For centuries, the abbey was ravaged by looting and violence generated by war. The original recipes of the beers produced at that time were completely destroyed.
The beer “Abbaye de Brogne” was launched in 1982 by the Desfosses Brewery, before being taken over by Affligem and Lefèbvre. Since 2014, this beer is brewed again in the abbey grounds, in a completely new micro-brewery. It is now completely organic and produced under the supervision of Bruno Deghorain (known for his work at Brasserie « La Binchoise »).
Beer is obtained by fermenting cereals and flavored with various plants; it has been known since ancient times and, before the arrival of the Romans in our regions, beer was already flowing.
However, the drink we enjoy today, which is essentially obtained from barley and hops, is without doubt the invention of the Benedictine monks, an order founded in the 6th century by Benedict of Nursia. Indeed, the wine allowed by the Rule of Saint Benedict was quickly replaced in the regions with little or no wine production by beer, a much healthier drink than water, which was very polluted in the Middle Ages.
The first mention of a monastery brewery can be found in the plan of St. Gallen, a project of an ideal abbey, dating from about 800.
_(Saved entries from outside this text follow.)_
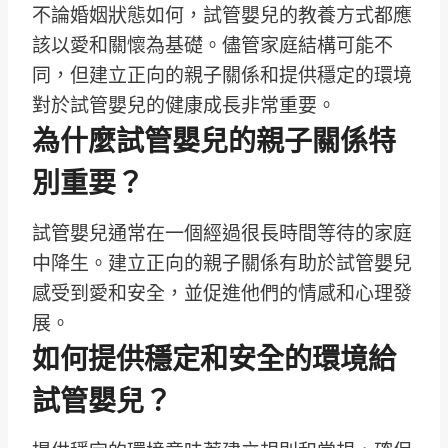
不論婚姻狀態如何，試管嬰兒的教養方式都應
該以愛和關懷為基礎。儘管家庭結構可能不
同，但建立正向的親子關係和提供穩定的環境
對於試管嬰兒的健康成長非常重要。
為什麼試管嬰兒的親子關係特
別重要？
試管嬰兒通常在一個經過很長時間等待的家庭
中降生。建立正向的親子關係有助於試管嬰兒
感受到愛和安全，並促進他們的情感和心理發
展。
如何提供穩定和安全的環境給
試管嬰兒？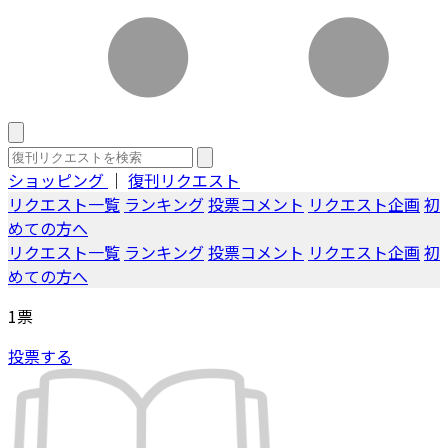
ショッピング
｜
復刊リクエスト
リクエスト一覧
ランキング
投票コメント
リクエスト企画
初
めての方へ
リクエスト一覧
ランキング
投票コメント
リクエスト企画
初
めての方へ
1
票
投票する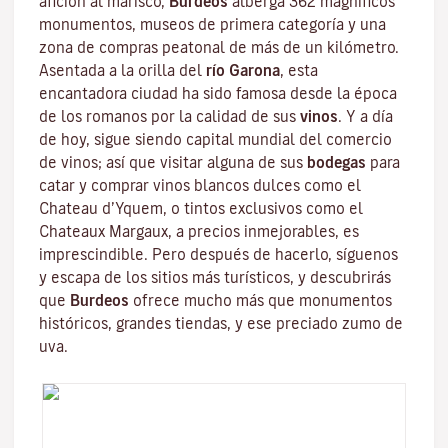
afición al marisco,
Burdeos
alberga 362 magníficos
monumentos, museos de primera categoría y una
zona de compras peatonal de más de un kilómetro.
Asentada a la orilla del
río Garona
, esta
encantadora ciudad ha sido famosa desde la época
de los romanos por la calidad de sus
vinos
. Y a día
de hoy, sigue siendo capital mundial del comercio
de vinos; así que visitar alguna de sus
bodegas
para
catar y comprar vinos blancos dulces como el
Chateau d’Yquem, o tintos exclusivos como el
Chateaux Margaux
, a precios inmejorables, es
imprescindible. Pero después de hacerlo, síguenos
y escapa de los sitios más turísticos, y descubrirás
que
Burdeos
ofrece mucho más que monumentos
históricos, grandes tiendas, y ese preciado zumo de
uva.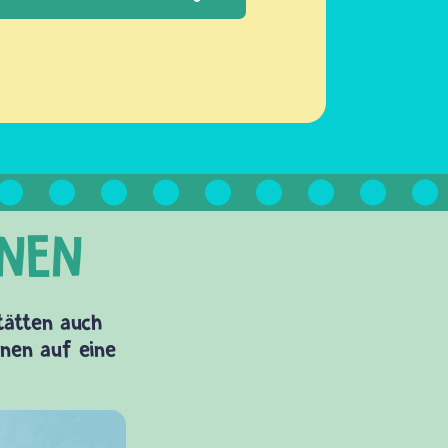
Stätten auch
onen auf eine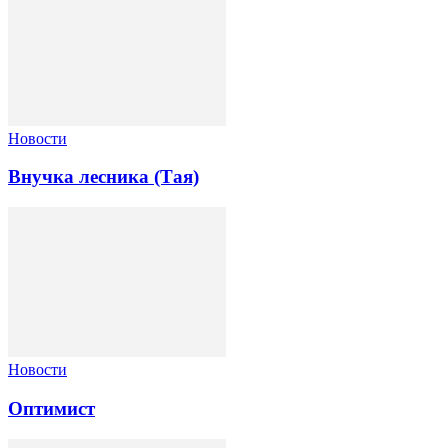
Новости
Внучка лесника (Тая)
Новости
Оптимист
In the confirmation deed of 986 by Otto III, the future German emperor, of the donation of the church and the court of Mettet with all its dependencies to the abbey of Brogne, there is explicit reference to the mill and the brewery. From the 10th century on, beer was brewed on the estate and most likely in the abbey itself.
Unfortunately, the archives of the abbey have been badly damaged over the years and are very incomplete. A few account books bear witness to local production. Thus, in 1526, Martin Badri pays an annuity for the rent of the banal brewery located near the mill’s reach. Further on, Renequin le cuvelier is mentioned. An account of 1648 tells us that a certain Ambroise is “brewer of the house and abbey of Saint-Gérard”. Far more interesting, in 1672, the receiver of the abbey intervened in the repair of “the vat, boiler, furnace, etc.” and paid for the supply of 169 pounds of hops. Also appear from 1672 to 1675, the wages of Pierre d’Oison, Master valet and brewer. To this should be added the receipts of cereals from the estate, among which we find the escourgeon or winter barley.
Similar mentions appear throughout the 18th century. In 1726, a book of accounts of the parish priest of the time also tells us that he brewed his own beer at the abbey from grains received in payment of the rents due to him and from hops that he bought. Finally, in his description of the abbey in 1710, Dom Eugène Massart, parish priest and monk of Saint-Gérard, mentions the presence of an “underground brewery” which he locates in what we call today the Great Crypt. He also mentions the “hop field of the monks” located to the west of the gardens.
The brewing of beer in Brogne is as old as the abbey of Brogne itself and, if the Revolution had not put an end to it, the tradition would have been perpetuated until our days.